Motion compensation is applied as a post-processing step for dynamic MRI in Huang et al. [35]. The reconstruction is performed in three steps. First, dynamic MRI reconstruction is addressed with a Convolutional-Gated Recurrent Units (ConvGRUs), followed by a data consistency layer. The reconstruction step is followed by a motion estimation step using a FlowNet with a Convolutional UNET architecture as backbone. The estimated motion is finally used to refine the reconstructed frames with the estimated motion. The proposed approach outperforms DC-CNN [68] and classical approaches such as kt-SLR [48].

Seegolam et al. embed motion estimation directly in a cascaded reconstruction approach [69]. A UNET architecture is used to estimate the motion fields. A novel data-consistent motion-augmented cine (DC-MAC) layer is presented that wraps an image using the estimated motion field to a consecutive frame to serve for data consistency. As all frames are consecutively processed, information is carried over the whole temporal axis. This approach allows for highly effective reconstruction of extremely accelerated data.

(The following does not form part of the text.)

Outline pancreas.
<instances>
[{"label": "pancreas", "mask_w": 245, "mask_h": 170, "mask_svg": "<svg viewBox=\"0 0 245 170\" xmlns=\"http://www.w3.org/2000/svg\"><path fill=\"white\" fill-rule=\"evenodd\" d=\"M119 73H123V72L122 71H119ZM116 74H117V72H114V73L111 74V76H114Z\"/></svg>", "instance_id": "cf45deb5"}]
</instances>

Challenges and Future Directions

In this chapter, we presented an overview of recent advances in using machine learning for cardiac MRI reconstruction and enhancement. While the presented methods hold a lot of promise, there are still some challenging open questions, which require further investigation.

In static CMR exams, one is often interested in the detection of subtle anatomical changes, such as stenoses in coronary MRI. Similarly, in dynamic CMR exams, the temporal dynamics are of utmost importance. Thus, in CMR, there is often a question about the degree of spatiotemporal blurring artifacts for regularized reconstruction methods. While DL methods tend to outperform compressed sensing methods for regularized reconstruction, more clinical studies are needed to establish that no artifact is introduced due to regularization. DL methods also face an additional challenge since they are trained on large databases. Thus, further investigations are also needed to assess how the methods will generalize to rare pathologies that are not prominent in the training databases [15] or adverse conditions like arrhythmia.

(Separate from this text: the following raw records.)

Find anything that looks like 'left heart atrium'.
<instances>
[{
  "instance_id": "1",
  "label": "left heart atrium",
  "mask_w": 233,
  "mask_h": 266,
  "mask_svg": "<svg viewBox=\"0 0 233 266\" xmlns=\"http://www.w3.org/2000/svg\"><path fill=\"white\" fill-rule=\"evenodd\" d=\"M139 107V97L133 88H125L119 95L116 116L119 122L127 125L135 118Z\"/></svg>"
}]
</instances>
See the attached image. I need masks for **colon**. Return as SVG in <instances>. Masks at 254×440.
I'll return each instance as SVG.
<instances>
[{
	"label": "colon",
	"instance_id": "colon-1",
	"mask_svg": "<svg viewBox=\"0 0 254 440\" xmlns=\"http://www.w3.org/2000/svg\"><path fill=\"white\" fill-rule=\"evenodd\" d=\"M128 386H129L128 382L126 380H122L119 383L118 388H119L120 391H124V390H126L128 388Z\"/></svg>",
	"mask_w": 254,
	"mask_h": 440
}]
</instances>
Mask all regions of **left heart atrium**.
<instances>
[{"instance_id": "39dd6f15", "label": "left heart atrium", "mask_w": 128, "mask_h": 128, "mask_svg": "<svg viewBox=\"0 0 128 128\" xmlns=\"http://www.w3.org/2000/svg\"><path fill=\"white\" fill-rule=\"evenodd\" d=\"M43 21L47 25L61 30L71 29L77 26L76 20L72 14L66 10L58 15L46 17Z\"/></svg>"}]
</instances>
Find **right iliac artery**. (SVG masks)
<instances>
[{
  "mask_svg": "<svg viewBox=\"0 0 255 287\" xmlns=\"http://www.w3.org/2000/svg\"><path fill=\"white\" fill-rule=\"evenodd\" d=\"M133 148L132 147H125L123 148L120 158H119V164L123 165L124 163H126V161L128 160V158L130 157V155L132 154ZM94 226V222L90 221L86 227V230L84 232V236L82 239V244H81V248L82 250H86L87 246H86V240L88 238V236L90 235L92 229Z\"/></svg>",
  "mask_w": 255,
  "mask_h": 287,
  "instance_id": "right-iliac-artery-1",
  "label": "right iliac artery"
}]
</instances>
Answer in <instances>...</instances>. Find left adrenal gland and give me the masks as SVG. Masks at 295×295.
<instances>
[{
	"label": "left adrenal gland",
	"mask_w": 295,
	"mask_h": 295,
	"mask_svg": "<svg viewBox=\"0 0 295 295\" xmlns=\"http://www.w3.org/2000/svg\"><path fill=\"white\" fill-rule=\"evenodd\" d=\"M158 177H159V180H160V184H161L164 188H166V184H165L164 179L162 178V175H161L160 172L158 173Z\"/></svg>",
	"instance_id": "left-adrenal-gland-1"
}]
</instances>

Several contemporary CMR scans are multidimensional in nature, often incorporating anatomical, dynamical, and quantitative information. While algorithm unrolling has proved to be very successful for DL reconstruction, their application to multidimensional data may be challenging. As these methods require enforcing consistency with acquired k-space data, as well as multidimensional NNs for regularization, the memory requirements may be prohibitive for typical GPU training. Thus , alternative methodologies for efficient training [39] and deployment strategies for multidimensional CMR data may be necessary.

CMR scans are often acquired in an undersampled manner. This is either due to acquisition constraints that make it impossible to fully sample data or due to time constraints in clinical workflow. Nonetheless, it is difficult or impossible to get fully sampled ground-truth data for most CMR scans. Early work in the field tackled this challenge by using surrogate reconstructions [17, 20, 45, 71], while later work has focused on using self-supervision with undersampled datasets [77] to achieve the full potential of DL methods. However, such techniques tend to rely on pixel-wise k-space losses, which are prone to blurring artifacts. The incorporation of more advanced loss functions, such as perceptual losses that align better with visual assessments, to such learning strategies is an open research problem.

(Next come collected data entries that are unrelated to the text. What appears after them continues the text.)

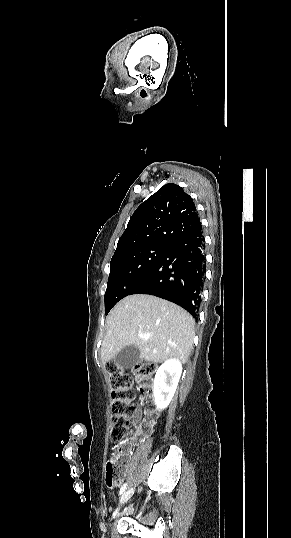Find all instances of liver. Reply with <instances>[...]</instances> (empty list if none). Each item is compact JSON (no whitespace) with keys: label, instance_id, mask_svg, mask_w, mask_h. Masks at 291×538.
<instances>
[{"label":"liver","instance_id":"6515ba94","mask_svg":"<svg viewBox=\"0 0 291 538\" xmlns=\"http://www.w3.org/2000/svg\"><path fill=\"white\" fill-rule=\"evenodd\" d=\"M194 326L193 317L176 304L147 294L128 296L107 316L102 363L131 345L139 348L142 360L160 363L174 357L185 363L193 346ZM140 333L148 338L139 337Z\"/></svg>","mask_w":291,"mask_h":538}]
</instances>
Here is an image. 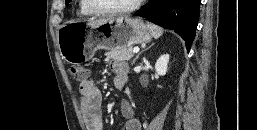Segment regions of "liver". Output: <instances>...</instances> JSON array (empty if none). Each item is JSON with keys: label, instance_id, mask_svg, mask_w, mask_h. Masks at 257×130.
<instances>
[{"label": "liver", "instance_id": "liver-1", "mask_svg": "<svg viewBox=\"0 0 257 130\" xmlns=\"http://www.w3.org/2000/svg\"><path fill=\"white\" fill-rule=\"evenodd\" d=\"M102 21H104V20H97V21H91V23H99V22H102Z\"/></svg>", "mask_w": 257, "mask_h": 130}]
</instances>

A very important, yet less frequently studied area is motion compensation in cardiac MR imaging. The current available are very promising to improve image reconstruction substantially when incorporating motion into the reconstruction process. However, further investigations have to be made on multichannel MRI data used in a clinical setting and for applications such as perfusion and real-time imaging.

Finally, while large MR reconstruction data exists for musculoskeletal imaging, the availability of publicly available cardiac datasets is still under development with only one such example [16]. The sharing of larger training databases will help development for CMR reconstruction and enhancement.